Task objective: The records follow. Transcribe only the lines from the line containing "Даю согласие на обработку" through the end, both ends included, and leave out the pictures.

[Items from a dataset]
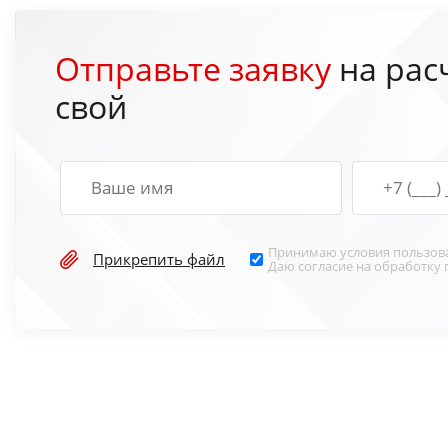
Отправьте заявку
на рас
свой
Принимаю условия
пользов
Прикрепить файл
Даю согласие на обработку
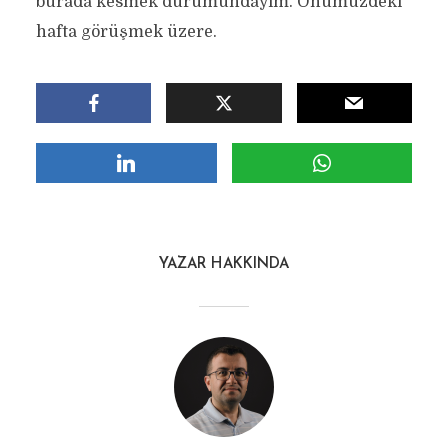
burada kesmek durumundayım. Önümüzdeki
hafta görüşmek üzere.
YAZAR HAKKINDA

Answer section:
Даю согласие на обработку
burada kesmek durumundayım. Önümüzdeki
hafta görüşmek üzere.
YAZAR HAKKINDA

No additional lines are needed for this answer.